Exercise
Pull out each line of the records holding the string "amici".

Saved data entries
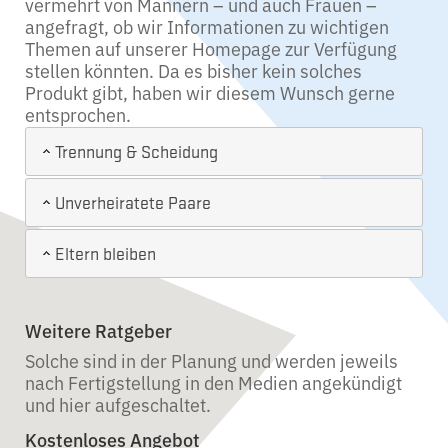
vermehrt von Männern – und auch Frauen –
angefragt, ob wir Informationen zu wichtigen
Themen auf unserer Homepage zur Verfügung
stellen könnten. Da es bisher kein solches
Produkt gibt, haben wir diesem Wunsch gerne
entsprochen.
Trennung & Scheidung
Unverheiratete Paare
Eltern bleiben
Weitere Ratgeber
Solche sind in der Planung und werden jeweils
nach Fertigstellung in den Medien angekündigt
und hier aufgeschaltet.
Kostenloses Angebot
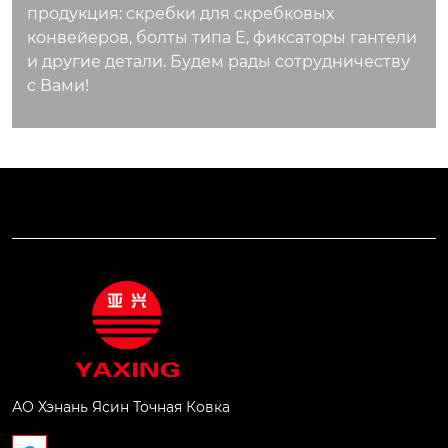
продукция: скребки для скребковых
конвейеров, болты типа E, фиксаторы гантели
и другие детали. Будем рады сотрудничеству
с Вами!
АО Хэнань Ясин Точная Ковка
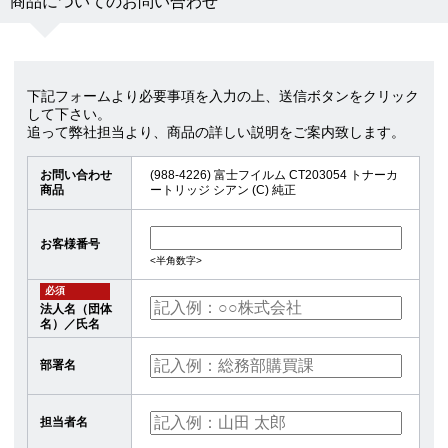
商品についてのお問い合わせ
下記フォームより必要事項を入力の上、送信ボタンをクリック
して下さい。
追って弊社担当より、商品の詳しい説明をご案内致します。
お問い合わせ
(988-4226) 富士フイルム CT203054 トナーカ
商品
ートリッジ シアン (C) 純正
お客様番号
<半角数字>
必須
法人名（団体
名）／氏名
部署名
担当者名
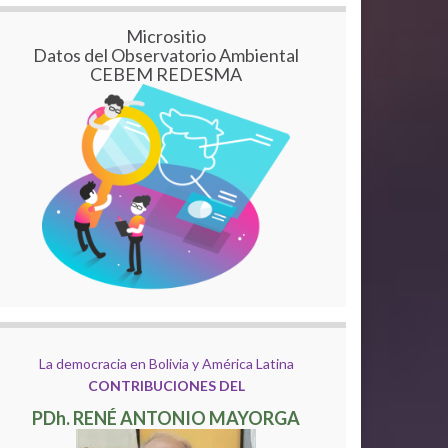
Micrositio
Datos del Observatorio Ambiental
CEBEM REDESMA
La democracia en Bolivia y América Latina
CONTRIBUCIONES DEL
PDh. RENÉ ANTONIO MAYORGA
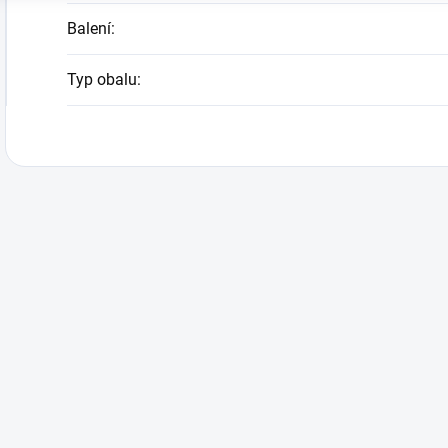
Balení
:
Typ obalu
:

==

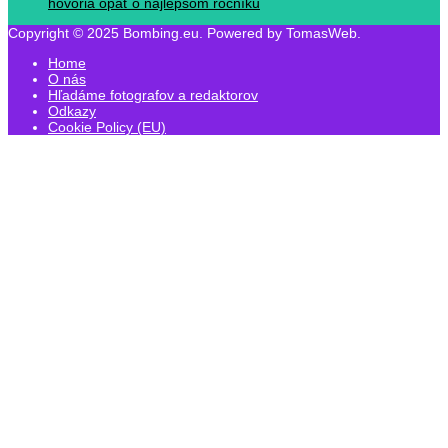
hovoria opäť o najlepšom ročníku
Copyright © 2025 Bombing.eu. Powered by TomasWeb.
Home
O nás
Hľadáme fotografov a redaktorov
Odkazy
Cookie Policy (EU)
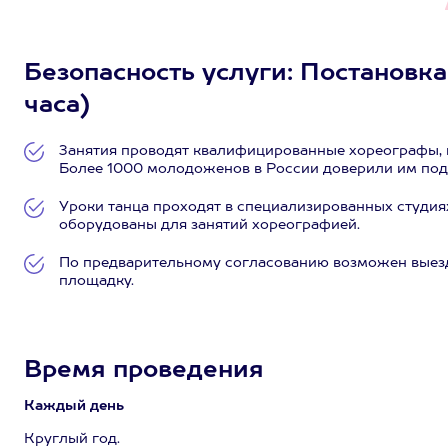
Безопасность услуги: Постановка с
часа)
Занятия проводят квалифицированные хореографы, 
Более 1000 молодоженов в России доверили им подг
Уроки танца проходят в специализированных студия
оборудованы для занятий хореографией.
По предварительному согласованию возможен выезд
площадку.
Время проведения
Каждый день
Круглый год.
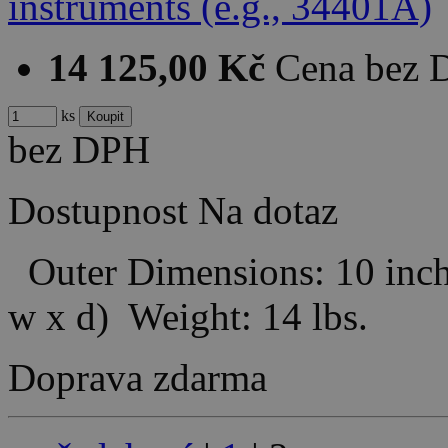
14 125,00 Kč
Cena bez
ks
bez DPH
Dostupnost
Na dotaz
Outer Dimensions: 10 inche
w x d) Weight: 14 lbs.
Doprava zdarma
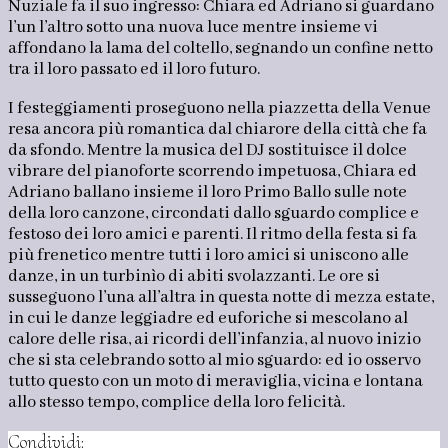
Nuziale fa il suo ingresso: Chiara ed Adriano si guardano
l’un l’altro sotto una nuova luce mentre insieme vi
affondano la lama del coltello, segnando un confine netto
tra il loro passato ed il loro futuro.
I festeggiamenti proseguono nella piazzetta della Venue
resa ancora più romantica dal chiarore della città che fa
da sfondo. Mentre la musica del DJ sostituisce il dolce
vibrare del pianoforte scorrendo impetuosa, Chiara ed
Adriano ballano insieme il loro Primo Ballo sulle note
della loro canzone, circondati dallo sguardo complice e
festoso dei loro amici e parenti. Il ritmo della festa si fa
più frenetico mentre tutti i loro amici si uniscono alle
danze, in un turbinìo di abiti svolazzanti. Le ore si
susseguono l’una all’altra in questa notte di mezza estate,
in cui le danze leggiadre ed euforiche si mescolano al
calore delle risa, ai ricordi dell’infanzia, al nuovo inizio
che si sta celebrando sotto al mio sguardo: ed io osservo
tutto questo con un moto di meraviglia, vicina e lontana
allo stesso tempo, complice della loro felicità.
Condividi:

The answer
festoso dei loro amici e parenti. Il ritmo della festa si fa
più frenetico mentre tutti i loro amici si uniscono alle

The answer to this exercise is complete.